Task to carry out
Beginning at the line that holds "förhållande med", copy the material below exactly through its last line.

Data for review
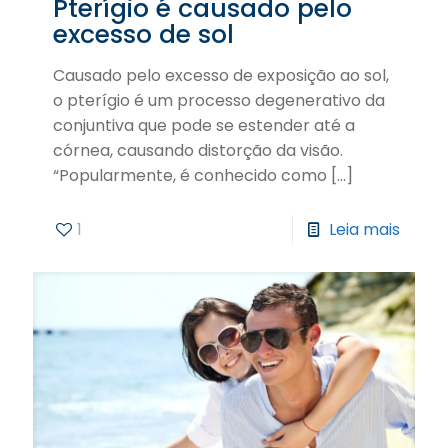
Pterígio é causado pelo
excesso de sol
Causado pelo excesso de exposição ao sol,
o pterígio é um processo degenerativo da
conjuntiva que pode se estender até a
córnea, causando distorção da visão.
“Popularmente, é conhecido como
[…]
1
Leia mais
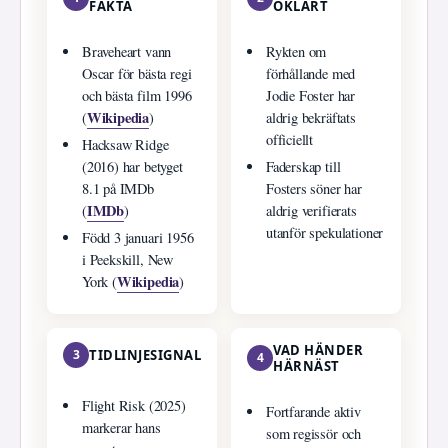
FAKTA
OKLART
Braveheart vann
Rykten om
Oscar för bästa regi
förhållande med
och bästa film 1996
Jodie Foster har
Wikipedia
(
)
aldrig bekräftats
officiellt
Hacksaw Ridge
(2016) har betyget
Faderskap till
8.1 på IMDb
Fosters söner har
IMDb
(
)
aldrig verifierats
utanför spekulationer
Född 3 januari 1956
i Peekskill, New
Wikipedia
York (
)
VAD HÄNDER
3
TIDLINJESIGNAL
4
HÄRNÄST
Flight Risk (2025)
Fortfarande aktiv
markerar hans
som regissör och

Result of the task
förhållande med
och bästa film 1996
Jodie Foster har
Wikipedia
(
)
aldrig bekräftats
officiellt
Hacksaw Ridge
(2016) har betyget
Faderskap till
8.1 på IMDb
Fosters söner har
IMDb
(
)
aldrig verifierats
utanför spekulationer
Född 3 januari 1956
i Peekskill, New
Wikipedia
York (
)
VAD HÄNDER
3
TIDLINJESIGNAL
4
HÄRNÄST
Flight Risk (2025)
Fortfarande aktiv
markerar hans
som regissör och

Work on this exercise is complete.